Jumlah ini diprediksi bisa terus bertambah mengingat saat ini Rusia telah memberlakukan pembayaran ekspor gas dengan mata uang rubel.
2. Pengetatan Kontrol Modal
Adanya pembatasan ketat atas mata uang asing yang keluar dari Rusia serta ditambah sanksi AS yang melarang Rusia menggunakan dolar, telah sukses memainkan peran besar dalam memperkuat posisi rubel.
Dengan aturan ini, Rusia tidak dapat lagi mengimpor berbagai kebutuhannya dari luar negeri,hal inilah yang kemudian membuat Rusia menghabiskan lebih sedikit uangnya untuk membeli barang-barang dari negara lain
“Pihak berwenang menerapkan kontrol modal yang cukup ketat sehingga uang mengalir masuk dari ekspor sementara arus keluar modal untuk impor relatif sedikit.” ujar Nick Stadtmiller, direktur strategi pasar negara berkembang di Medley Global Advisors di New York.

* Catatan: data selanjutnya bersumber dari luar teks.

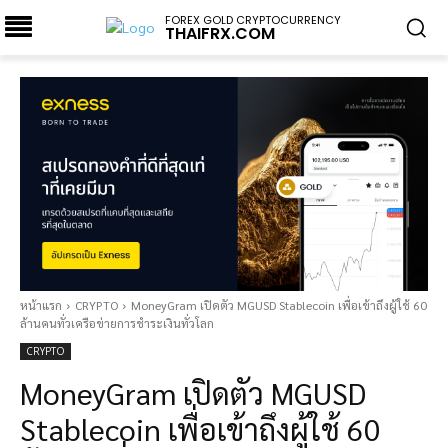
FOREX GOLD CRYPTOCURRENCY
THAIFRX.COM
หน้าแรก
CRYPTO
MoneyGram เปิดตัว MGUSD Stablecoin เพื่อเข้าถึงผู้ใช้ 60
ล้านคนทั่วเครือข่ายการชำระเงินทั่วโลก
CRYPTO
MoneyGram เปิดตัว MGUSD
Stablecoin เพื่อเข้าถึงผู้ใช้ 60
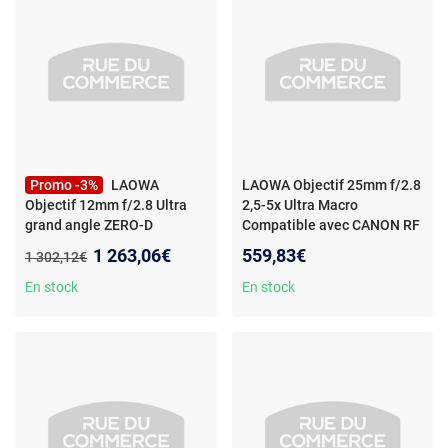
Promo -3%
LAOWA
LAOWA Objectif 25mm f/2.8
Objectif 12mm f/2.8 Ultra
2,5-5x Ultra Macro
grand angle ZERO-D
Compatible avec CANON RF
compatible avec Nikon
-
- LAOWA Objectif 25mm
Nouveau prix :
1 263,06€
559,83€
Ancien prix :
1 302,12€
LAOWA Objectif 12mm f/2.8
f/2.8 2.5-5x Ultra Macro
Ultra grand angle ZERO-D
Compatible avec CANON
En stock
En stock
compatible avec
RF6940486701265
Nikon6940486700206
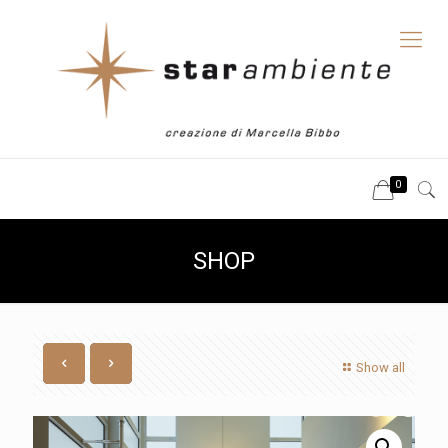
0
SHOP
Show all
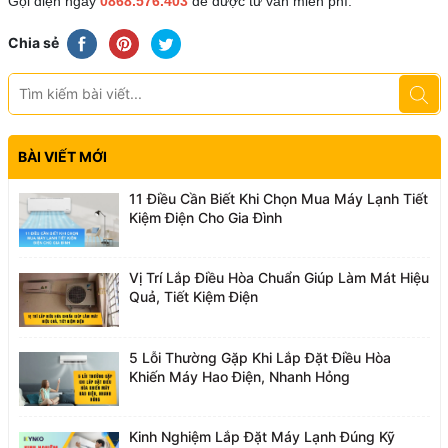
Gọi điện ngay
0868.576.403
để được tư vấn miễn phí.
Chia sẻ
BÀI VIẾT MỚI
11 Điều Cần Biết Khi Chọn Mua Máy Lạnh Tiết
Kiệm Điện Cho Gia Đình
Vị Trí Lắp Điều Hòa Chuẩn Giúp Làm Mát Hiệu
Quả, Tiết Kiệm Điện
5 Lỗi Thường Gặp Khi Lắp Đặt Điều Hòa
Khiến Máy Hao Điện, Nhanh Hỏng
Kinh Nghiệm Lắp Đặt Máy Lạnh Đúng Kỹ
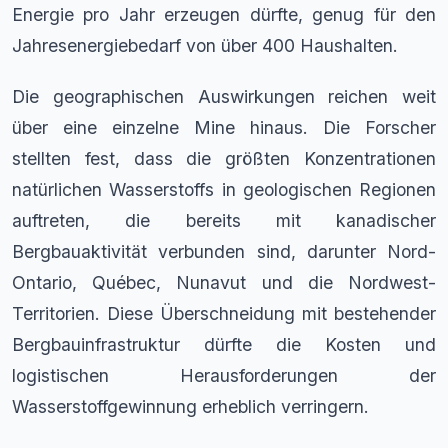
Energie pro Jahr erzeugen dürfte, genug für den
Jahresenergiebedarf von über 400 Haushalten.
Die geographischen Auswirkungen reichen weit
über eine einzelne Mine hinaus. Die Forscher
stellten fest, dass die größten Konzentrationen
natürlichen Wasserstoffs in geologischen Regionen
auftreten, die bereits mit kanadischer
Bergbauaktivität verbunden sind, darunter Nord-
Ontario, Québec, Nunavut und die Nordwest-
Territorien. Diese Überschneidung mit bestehender
Bergbauinfrastruktur dürfte die Kosten und
logistischen Herausforderungen der
Wasserstoffgewinnung erheblich verringern.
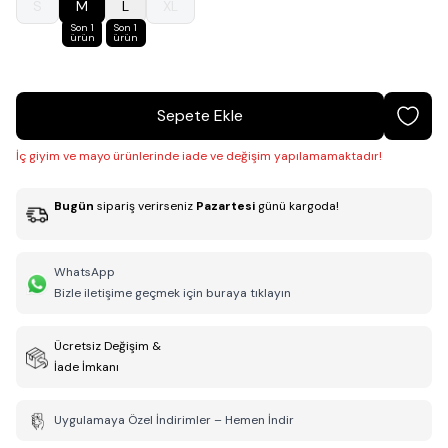
S
M
L
XL
Son 1
Son 1
ürün
ürün
Sepete Ekle
İç giyim ve mayo ürünlerinde iade ve değişim yapılamamaktadır!
Bugün
sipariş verirseniz
Pazartesi
günü kargoda!
WhatsApp
Bizle iletişime geçmek için buraya tıklayın
Ücretsiz Değişim &
İade İmkanı
Uygulamaya Özel İndirimler – Hemen İndir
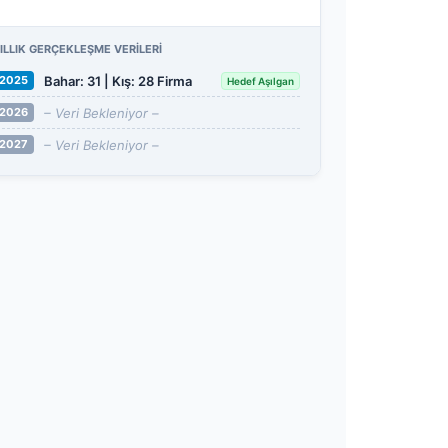
ILLIK GERÇEKLEŞME VERILERI
Bahar: 31 | Kış: 28 Firma
2025
Hedef Aşılgan
– Veri Bekleniyor –
2026
– Veri Bekleniyor –
2027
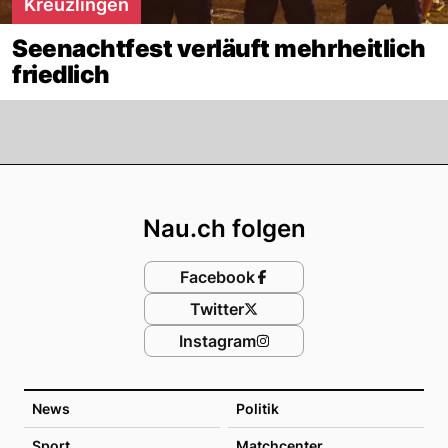
Kreuzlingen
Seenachtfest verläuft mehrheitlich
friedlich
Footer
Nau.ch folgen
Facebook
Twitter
Instagram
News
Politik
Sport
Matchcenter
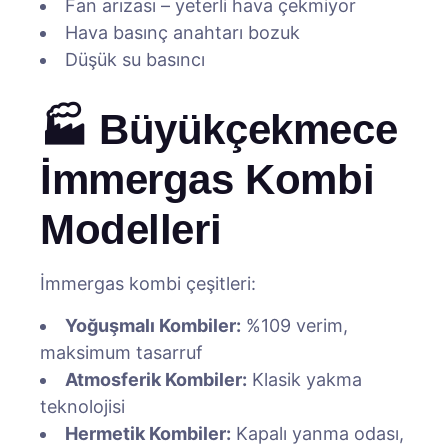
Fan arızası – yeterli hava çekmiyor
Hava basınç anahtarı bozuk
Düşük su basıncı
🏭 Büyükçekmece
İmmergas Kombi
Modelleri
İmmergas kombi çeşitleri:
Yoğuşmalı Kombiler:
%109 verim,
maksimum tasarruf
Atmosferik Kombiler:
Klasik yakma
teknolojisi
Hermetik Kombiler:
Kapalı yanma odası,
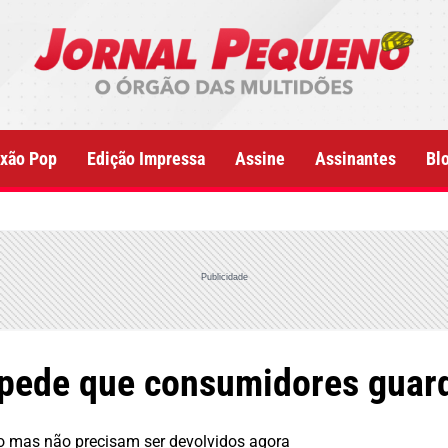
xão Pop
Edição Impressa
Assine
Assinantes
Bl
Publicidade
 pede que consumidores guar
o mas não precisam ser devolvidos agora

Sayangnya melonjaknya nilai rubel ke posisi teratas dalam kurun waktu lama dapat melukai rekening fiskal Rusia, oleh sebab itu Rusia kini mulai melonggar kan beberapa kontrol modal demi menurunkan suku bunga agar nilai rubel bisa sedikit melemah.
3. Imbas Sanksi Barat
Imbas dari terputusnya Rusia dari sistem perbankan internasional SWIFT serta terblokirnya akses Moscow pada perdagangan internasional telah mendorong Rusia untuk membangun cadangan devisa lebih besar dari sebelumnya. Hal ini lantaran Rusia tidak dapat melangsungkan kegiatan impor sehingga nilai tukar rubel menjadi lebih kuat
“Rubel di atas kertas sedikit lebih kuat, tetapi apa gunanya membangun cadangan devisa selain untuk pergi dan membeli barang-barang dari luar negeri yang Anda butuhkan untuk perekonomian Anda? Dan Rusia tidak bisa melakukan itu." tutur Max Hess, lembaga penelitian kebijakan luar negeri Rusia.
Meski rubel tengah mengukuhkan nilainya, namun sejak invasi dimulai, kementerian ekonomi Rusia menyebut bahwa Investasi asing di negaranya telah mengalami pukulan keras.
Bahkan momen ini membuat angka kemiskinan Rusia meningkat hampir dua kali lipat hanya dalam lima minggu pertama perang.
Ini terjadi setelah ribuan perusahaan internasional angkat kaki dari Rusia, hingga memicu bertambahnya angka pengangguran hampir 7 persen di tahun ini.
Untuk mencegah terjadinya kemungkinan buruk bagi negaranya, Putin telah mempersiapkan sejumlah strategi ekonomi.
Tidak disebut strategi apa saja yang akan mulai diterapkan Putin untuk menstabilkan nilai rubel, namun menurut informasi dengan diterapkannya langkah ini, nantinya angka pengangguran dan kemiskinan yang ada di Rusia bisa kembali pulih.